# What you need to do
All of the data below is to be returned unaltered.

(Page-level text extractions)

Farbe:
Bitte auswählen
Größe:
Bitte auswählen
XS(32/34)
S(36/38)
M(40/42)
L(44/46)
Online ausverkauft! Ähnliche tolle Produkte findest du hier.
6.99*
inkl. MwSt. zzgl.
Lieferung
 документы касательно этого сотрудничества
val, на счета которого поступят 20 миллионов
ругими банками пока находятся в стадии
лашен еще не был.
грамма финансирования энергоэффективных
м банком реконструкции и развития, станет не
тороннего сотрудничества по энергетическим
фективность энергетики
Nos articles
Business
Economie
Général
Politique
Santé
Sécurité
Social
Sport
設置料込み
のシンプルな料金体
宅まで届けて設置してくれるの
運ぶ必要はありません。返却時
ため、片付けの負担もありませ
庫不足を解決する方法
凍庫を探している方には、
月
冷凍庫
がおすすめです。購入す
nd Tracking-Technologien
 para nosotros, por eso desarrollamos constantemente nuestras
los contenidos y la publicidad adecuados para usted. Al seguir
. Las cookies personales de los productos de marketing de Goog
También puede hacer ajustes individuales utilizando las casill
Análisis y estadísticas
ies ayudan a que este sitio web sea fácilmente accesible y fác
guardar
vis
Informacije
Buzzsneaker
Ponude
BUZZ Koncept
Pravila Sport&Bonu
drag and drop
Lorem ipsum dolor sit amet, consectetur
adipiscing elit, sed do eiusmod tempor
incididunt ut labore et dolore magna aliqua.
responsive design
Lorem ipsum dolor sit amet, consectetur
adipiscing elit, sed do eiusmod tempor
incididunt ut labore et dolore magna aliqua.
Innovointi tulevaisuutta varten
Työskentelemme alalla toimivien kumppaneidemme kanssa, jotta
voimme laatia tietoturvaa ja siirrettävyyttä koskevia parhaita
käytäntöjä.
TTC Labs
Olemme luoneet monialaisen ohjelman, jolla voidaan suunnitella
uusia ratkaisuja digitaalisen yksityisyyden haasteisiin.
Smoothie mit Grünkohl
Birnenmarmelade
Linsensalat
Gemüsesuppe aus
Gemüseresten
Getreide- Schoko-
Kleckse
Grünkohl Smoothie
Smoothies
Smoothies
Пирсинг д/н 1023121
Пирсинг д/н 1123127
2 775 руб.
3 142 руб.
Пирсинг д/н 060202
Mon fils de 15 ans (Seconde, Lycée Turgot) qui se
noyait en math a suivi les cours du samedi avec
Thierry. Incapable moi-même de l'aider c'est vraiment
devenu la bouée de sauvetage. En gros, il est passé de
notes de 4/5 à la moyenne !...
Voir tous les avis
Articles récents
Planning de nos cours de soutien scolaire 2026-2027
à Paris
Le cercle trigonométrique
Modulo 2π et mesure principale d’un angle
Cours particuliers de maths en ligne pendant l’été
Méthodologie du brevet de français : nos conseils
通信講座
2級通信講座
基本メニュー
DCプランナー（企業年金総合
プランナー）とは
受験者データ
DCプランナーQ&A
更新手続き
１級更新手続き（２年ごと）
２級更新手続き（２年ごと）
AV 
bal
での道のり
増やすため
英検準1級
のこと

# Exercise output
Farbe:
Bitte auswählen
Größe:
Bitte auswählen
XS(32/34)
S(36/38)
M(40/42)
L(44/46)
Online ausverkauft! Ähnliche tolle Produkte findest du hier.
6.99*
inkl. MwSt. zzgl.
Lieferung
 документы касательно этого сотрудничества
val, на счета которого поступят 20 миллионов
ругими банками пока находятся в стадии
лашен еще не был.
грамма финансирования энергоэффективных
м банком реконструкции и развития, станет не
тороннего сотрудничества по энергетическим
фективность энергетики
Nos articles
Business
Economie
Général
Politique
Santé
Sécurité
Social
Sport
設置料込み
のシンプルな料金体
宅まで届けて設置してくれるの
運ぶ必要はありません。返却時
ため、片付けの負担もありませ
庫不足を解決する方法
凍庫を探している方には、
月
冷凍庫
がおすすめです。購入す
nd Tracking-Technologien
 para nosotros, por eso desarrollamos constantemente nuestras
los contenidos y la publicidad adecuados para usted. Al seguir
. Las cookies personales de los productos de marketing de Goog
También puede hacer ajustes individuales utilizando las casill
Análisis y estadísticas
ies ayudan a que este sitio web sea fácilmente accesible y fác
guardar
vis
Informacije
Buzzsneaker
Ponude
BUZZ Koncept
Pravila Sport&Bonu
drag and drop
Lorem ipsum dolor sit amet, consectetur
adipiscing elit, sed do eiusmod tempor
incididunt ut labore et dolore magna aliqua.
responsive design
Lorem ipsum dolor sit amet, consectetur
adipiscing elit, sed do eiusmod tempor
incididunt ut labore et dolore magna aliqua.
Innovointi tulevaisuutta varten
Työskentelemme alalla toimivien kumppaneidemme kanssa, jotta
voimme laatia tietoturvaa ja siirrettävyyttä koskevia parhaita
käytäntöjä.
TTC Labs
Olemme luoneet monialaisen ohjelman, jolla voidaan suunnitella
uusia ratkaisuja digitaalisen yksityisyyden haasteisiin.
Smoothie mit Grünkohl
Birnenmarmelade
Linsensalat
Gemüsesuppe aus
Gemüseresten
Getreide- Schoko-
Kleckse
Grünkohl Smoothie
Smoothies
Smoothies
Пирсинг д/н 1023121
Пирсинг д/н 1123127
2 775 руб.
3 142 руб.
Пирсинг д/н 060202
Mon fils de 15 ans (Seconde, Lycée Turgot) qui se
noyait en math a suivi les cours du samedi avec
Thierry. Incapable moi-même de l'aider c'est vraiment
devenu la bouée de sauvetage. En gros, il est passé de
notes de 4/5 à la moyenne !...
Voir tous les avis
Articles récents
Planning de nos cours de soutien scolaire 2026-2027
à Paris
Le cercle trigonométrique
Modulo 2π et mesure principale d’un angle
Cours particuliers de maths en ligne pendant l’été
Méthodologie du brevet de français : nos conseils
通信講座
2級通信講座
基本メニュー
DCプランナー（企業年金総合
プランナー）とは
受験者データ
DCプランナーQ&A
更新手続き
１級更新手続き（２年ごと）
２級更新手続き（２年ごと）
AV 
bal
での道のり
増やすため
英検準1級
のこと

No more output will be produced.